Prioritization and understanding of the 38 commonly used operators in C

  • 2020-05-07 20:15:16
  • OfStack

In C#, 1 has a total of 38 commonly used operators, which I classify into seven levels for memorization based on the characteristics of the operations they perform and their precedence: 1, unit operators, and parentheses. 2. Regular arithmetic operators. 3. Displacement operator. 4. Comparison operator. 5. Logical operators. 6. Various assignment operators. 7. Right bit (suffix) cell operator.

1, in this level, there are ++, --(as a prefix), (), +, -(as a unit operator),! And ~. All of this 1 level is a unit operator, except for the special pair of parentheses that change the priority of any operation. As you can see, those unit operators have a high priority in defining expressions, probably because they all operate directly on operands. Only two of the cell operators have a priority that is not in level 1, and they appear later for special reasons.

2, in the regular arithmetic operators, we often use *, /, %, +, -, because they are used more, they are also ranked higher.

3. This level 1 is the two special bit operators, < < and > > , they are the highest priority of all 2-bit operators other than the regular operators, probably because the 1 set of operators is still performing numerical calculations compared to the comparison operators and logical operators.

4. Comparison operators, including < , > , < =, > =, ==,! Is equal to 1, 6 of them, 1 of them is less than than greater than.

5, logical operators, logical operators originally there are four, but for the unit of the "not" operators ranked first, so there are only &, ^, |, plus two supplementary to improve the code efficiency of the operator &&, ||, a total of five.

6, the assignment operator, this level is the most, almost the previous 2 operators, put a "=" sign here to become an assignment operator. First of all, of course, the most basic assignment operator, "="; Then came the "*=, /=, %=, +=, -=", which evolved from the regular arithmetic operators in the same order as the regular arithmetic operators. Then the displacement operator and the logical operator, also in their pre-evolution order, are" < < =, > > =, &=, ^=, |= ". Because the data type of the result produced by the comparison operator is different from the data type of its operands, they have no corresponding assignment operator.

7. The last level is the ++, -- of the suffix version of the two last unit operators.

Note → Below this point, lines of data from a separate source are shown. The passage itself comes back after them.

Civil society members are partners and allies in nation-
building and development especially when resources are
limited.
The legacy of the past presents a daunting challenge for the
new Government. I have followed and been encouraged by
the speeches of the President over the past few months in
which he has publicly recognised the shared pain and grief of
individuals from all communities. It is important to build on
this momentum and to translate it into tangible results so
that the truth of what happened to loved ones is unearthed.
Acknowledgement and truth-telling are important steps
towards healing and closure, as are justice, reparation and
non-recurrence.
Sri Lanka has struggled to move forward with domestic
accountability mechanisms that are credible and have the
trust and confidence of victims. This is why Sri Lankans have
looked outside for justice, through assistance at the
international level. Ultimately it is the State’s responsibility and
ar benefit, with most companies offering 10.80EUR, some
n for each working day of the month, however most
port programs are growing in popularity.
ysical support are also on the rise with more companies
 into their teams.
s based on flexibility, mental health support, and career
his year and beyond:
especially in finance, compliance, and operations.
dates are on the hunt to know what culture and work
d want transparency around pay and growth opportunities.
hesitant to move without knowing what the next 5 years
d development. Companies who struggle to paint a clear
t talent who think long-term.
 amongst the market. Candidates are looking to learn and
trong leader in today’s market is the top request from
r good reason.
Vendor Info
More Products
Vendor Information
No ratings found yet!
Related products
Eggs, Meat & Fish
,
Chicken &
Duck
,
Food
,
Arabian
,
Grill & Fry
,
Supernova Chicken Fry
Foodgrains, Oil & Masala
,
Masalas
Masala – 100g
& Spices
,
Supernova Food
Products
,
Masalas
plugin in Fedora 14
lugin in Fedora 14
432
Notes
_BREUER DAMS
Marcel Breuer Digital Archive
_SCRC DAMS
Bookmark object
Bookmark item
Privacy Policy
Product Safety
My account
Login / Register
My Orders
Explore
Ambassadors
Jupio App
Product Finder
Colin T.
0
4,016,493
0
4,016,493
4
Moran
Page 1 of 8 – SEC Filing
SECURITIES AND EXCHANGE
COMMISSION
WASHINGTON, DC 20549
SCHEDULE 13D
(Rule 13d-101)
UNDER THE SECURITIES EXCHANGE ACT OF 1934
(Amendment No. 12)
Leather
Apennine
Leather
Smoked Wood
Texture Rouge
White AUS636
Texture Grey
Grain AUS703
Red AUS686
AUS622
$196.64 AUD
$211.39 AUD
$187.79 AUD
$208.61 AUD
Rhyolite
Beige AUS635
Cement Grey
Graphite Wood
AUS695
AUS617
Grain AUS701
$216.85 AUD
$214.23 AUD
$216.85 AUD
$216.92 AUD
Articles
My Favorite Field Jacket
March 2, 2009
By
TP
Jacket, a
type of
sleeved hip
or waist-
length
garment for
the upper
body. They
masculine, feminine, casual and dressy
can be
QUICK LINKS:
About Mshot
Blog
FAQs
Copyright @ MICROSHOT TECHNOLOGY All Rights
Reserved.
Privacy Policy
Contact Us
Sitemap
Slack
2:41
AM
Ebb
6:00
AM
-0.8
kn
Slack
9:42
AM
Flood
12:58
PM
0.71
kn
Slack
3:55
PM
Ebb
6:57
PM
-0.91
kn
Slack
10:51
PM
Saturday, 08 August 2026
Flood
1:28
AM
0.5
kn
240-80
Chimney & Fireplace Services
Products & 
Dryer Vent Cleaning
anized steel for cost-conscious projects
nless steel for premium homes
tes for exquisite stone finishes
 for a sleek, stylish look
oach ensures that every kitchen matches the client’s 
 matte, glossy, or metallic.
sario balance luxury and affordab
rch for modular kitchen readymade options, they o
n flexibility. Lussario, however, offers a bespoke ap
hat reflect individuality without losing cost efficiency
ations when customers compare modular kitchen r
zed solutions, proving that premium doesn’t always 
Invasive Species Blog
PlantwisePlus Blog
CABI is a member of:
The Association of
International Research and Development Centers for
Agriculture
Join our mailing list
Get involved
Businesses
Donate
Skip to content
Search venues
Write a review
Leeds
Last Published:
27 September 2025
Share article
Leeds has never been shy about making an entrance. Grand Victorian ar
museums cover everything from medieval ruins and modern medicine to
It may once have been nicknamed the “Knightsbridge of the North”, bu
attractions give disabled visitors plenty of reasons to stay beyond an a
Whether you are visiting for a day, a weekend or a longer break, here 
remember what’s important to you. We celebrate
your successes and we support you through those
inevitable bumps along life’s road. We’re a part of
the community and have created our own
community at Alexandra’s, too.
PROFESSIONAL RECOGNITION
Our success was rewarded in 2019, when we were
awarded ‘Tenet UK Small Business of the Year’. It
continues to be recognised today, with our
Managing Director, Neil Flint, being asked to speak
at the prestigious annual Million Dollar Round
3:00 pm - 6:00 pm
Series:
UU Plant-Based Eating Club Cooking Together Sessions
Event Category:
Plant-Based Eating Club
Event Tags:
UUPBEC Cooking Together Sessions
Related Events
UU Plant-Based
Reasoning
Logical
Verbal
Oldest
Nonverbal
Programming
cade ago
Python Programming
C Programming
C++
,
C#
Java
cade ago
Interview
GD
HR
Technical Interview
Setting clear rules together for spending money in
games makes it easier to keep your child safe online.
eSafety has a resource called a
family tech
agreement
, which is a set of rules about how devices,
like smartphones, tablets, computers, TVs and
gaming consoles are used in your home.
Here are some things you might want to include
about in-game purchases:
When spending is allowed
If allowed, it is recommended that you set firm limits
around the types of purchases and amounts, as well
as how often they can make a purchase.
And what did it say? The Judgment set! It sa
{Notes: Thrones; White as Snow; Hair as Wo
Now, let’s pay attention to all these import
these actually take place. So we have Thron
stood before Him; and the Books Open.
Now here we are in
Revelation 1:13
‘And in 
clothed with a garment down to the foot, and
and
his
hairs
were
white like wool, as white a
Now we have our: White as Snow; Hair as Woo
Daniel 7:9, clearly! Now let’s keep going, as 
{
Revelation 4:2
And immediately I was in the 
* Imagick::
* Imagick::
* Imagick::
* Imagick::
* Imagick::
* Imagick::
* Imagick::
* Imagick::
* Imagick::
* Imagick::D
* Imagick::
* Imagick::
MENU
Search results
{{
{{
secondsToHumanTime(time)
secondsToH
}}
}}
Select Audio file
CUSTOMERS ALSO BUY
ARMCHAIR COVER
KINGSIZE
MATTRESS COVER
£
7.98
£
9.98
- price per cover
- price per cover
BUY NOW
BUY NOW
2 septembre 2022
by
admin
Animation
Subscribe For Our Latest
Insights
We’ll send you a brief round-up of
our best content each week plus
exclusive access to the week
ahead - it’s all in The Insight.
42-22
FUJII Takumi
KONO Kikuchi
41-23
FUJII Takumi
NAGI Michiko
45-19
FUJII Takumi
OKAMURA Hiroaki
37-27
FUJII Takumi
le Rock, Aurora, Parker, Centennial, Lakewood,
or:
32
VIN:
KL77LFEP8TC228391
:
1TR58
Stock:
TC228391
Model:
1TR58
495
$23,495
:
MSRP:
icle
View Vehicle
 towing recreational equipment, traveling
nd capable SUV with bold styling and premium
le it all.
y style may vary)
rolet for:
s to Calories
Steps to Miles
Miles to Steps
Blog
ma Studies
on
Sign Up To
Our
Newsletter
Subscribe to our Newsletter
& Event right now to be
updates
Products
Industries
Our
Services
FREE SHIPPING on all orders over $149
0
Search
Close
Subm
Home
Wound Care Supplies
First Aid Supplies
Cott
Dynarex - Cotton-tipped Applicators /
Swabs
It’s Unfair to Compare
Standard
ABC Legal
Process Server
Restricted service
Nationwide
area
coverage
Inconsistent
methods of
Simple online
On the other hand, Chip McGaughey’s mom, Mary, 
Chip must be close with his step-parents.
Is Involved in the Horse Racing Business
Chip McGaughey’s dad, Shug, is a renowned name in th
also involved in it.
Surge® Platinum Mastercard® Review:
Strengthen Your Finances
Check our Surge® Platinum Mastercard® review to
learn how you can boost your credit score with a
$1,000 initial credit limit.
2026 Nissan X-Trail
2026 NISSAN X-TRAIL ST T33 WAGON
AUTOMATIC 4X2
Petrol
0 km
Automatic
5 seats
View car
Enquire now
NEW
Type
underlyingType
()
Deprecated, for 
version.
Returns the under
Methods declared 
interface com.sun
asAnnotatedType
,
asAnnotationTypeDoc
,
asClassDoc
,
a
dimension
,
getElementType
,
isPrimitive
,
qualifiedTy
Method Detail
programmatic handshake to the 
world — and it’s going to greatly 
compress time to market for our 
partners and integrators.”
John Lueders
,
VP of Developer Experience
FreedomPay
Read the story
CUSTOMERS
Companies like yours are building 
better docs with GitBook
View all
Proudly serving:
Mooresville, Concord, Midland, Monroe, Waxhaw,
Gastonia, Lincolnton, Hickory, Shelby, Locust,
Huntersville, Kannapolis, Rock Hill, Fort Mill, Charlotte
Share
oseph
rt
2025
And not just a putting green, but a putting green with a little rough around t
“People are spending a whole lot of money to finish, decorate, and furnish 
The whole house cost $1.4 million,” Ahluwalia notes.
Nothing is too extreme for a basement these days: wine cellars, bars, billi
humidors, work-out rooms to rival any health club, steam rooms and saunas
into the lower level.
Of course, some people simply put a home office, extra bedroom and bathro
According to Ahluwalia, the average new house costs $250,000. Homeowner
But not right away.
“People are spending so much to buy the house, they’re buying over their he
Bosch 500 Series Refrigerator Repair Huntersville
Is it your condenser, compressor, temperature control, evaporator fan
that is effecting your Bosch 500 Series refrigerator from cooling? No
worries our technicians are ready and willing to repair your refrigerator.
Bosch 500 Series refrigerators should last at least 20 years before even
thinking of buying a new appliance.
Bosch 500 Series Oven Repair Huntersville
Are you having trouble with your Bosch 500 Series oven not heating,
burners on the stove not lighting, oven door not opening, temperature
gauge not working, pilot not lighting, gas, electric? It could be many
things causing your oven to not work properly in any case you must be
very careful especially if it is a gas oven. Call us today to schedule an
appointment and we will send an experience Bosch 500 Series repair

They are there to complement the two prefix versions of ==, -- (which are too high priority, people need two less high priority) to facilitate the design of the expression, so they are of course at the bottom of the list.

The order of precedence of the 38 operators can then be written as follows :(horizontal and vertical, the higher the priority)
Level 1: ++, --(as a prefix), (), +, -(as a unit operator),! And ~.
Level 2: *, /, %, +, -.
Level 3: < < , > > .
Stage 4: < , > , < =, > =, ==,! =.
Level 5: &, ^, |, &&, |, |.
Level 6: =, *=, /=, %=, +=, -=, < < =, > > =, &=, ^=, |=.
Level 7: ++, --(as suffix).

This is a summary of my study of C# 1, in which I do not have a correct understanding of the classification of the levels and the priority of each operator, but my own views, to share with you.